6. Demonstrate design sense

Great writers want to see their work represented well, and nobody wants to be published on a blog that’s an eyesore. There’s a fair amount of pride that goes into the art of writing and good writers are keen to see that the design investment is commensurate. “It helps to have a site design that looks clean and modern,” says Jordan. “Veteran contributors will do their due diligence before agreeing to anything, and your site is the first thing they’ll see.”

To quickly spruce up an ailing company blog:

  • Adjust the body text width to no more than half the screen

  • Select a more modern font

  • Ask others to verify that the font size is legible

  • Add author headshots and bios 

  • Turn off any ads that use motion

7. Offer a soft ramp

Brand writing may not come naturally to great writers. Depending on their background, they’ve probably been inculcated with loads of beliefs and habits that can take time to unwind or adjust. For instance: 

  • Journalists are taught strict ethical codes that implore them to seek the truth and tell it even when it’s inconvenient. Many, at first, see marketing as dirty propaganda. 

  • Fiction writers or book authors are often accustomed to holding onto stories until they’re ready—for years, if need be. They may see weekly deadlines as an anathema.

  • Writers for consumer audiences often struggle with understanding the intricacies of B2B sales cycles. (In B2B, you have to understand how your company makes money, but also how your customers make money.)
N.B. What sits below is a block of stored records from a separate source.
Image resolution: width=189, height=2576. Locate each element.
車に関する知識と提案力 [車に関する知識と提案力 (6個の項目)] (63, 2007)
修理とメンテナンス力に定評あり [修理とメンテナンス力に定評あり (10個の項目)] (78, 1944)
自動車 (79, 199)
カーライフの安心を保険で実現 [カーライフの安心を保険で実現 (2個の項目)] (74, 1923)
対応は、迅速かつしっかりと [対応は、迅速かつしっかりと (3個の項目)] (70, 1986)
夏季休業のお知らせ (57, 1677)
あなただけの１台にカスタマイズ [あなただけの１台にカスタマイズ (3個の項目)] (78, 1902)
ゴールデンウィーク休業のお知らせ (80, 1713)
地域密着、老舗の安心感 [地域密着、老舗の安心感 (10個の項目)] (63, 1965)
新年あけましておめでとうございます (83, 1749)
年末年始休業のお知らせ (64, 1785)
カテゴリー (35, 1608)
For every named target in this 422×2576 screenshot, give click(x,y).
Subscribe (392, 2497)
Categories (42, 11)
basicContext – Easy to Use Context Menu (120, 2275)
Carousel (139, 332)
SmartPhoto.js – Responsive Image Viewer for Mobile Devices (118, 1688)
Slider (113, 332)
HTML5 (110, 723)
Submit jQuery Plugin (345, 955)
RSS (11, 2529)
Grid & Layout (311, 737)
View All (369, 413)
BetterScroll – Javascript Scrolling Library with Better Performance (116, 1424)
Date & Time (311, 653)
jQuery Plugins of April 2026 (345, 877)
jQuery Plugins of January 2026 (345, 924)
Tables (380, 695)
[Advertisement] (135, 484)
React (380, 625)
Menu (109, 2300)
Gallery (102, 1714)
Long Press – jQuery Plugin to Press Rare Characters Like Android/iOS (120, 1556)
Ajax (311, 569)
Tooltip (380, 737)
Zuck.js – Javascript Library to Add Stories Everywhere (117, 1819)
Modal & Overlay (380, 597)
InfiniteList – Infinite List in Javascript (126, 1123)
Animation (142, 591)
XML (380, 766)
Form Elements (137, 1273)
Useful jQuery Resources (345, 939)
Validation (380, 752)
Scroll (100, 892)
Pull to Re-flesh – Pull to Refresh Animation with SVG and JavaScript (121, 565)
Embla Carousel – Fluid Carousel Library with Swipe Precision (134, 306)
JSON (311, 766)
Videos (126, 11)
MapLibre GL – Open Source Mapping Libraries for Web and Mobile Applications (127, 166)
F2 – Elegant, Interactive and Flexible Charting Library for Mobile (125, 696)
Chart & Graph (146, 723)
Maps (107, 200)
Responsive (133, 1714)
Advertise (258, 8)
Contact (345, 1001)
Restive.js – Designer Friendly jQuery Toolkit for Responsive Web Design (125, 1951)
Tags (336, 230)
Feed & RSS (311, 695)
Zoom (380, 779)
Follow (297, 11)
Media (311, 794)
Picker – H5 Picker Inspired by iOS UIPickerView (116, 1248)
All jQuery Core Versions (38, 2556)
For all these reasons and more, provide a soft ramp that offers gradual exposure to the business and topic. That ramp could be rewriting old work or scouring transcripts so they can first learn what’s been done before and why the business is the way it is. 

Good ramp tasks include:

  • Writing a roundup newsletter

  • Interviewing experts

  • Interviewing customers

  • Summarizing larger documents

  • Editing the rest of the team’s work

What to say in your job description

Use your writer job description to promise all of the above:

  1. We have a bona fide mission

  2. We pay well

  3. We have a strong content creation process

  4. We give you editorial freedom

  5. We give you unlimited access

  6. Our design team will make your writing look as good as it reads

  7. We offer a soft ramp to help you acclimate to writing for our industry

And in addition to that, come right out and say what types of writer backgrounds you’re looking for, like journalists.

“Brands that want to attract talent from the journalism world need to make it clear that they’re interested in reporters as candidates for marketing positions,” says Kendall Walters, a Content Marketing Manager at the video marketing startup Vidyard who possesses a Masters in Journalism. “This can be as simple as including ‘journalism’ alongside the usual ‘English’ or ‘business’ degrees in the education section of a job posting or loosening requirements for direct experience in the industry. It can also be as proactive as going outbound to search for and reach out to writers with journalism experience on platforms like LinkedIn.”

Take a Chance

Great writers have never been so available and willing to write for brands. It’s up to you to help them understand why yours is the company they should select, and there’s a lot you can do to make that choice clear, including keeping an open mind. Great writers rarely present the same industry bona fides as marketers. But if you take a chance and land a writer who improves the entire company's word choice, they can work marketing wonders.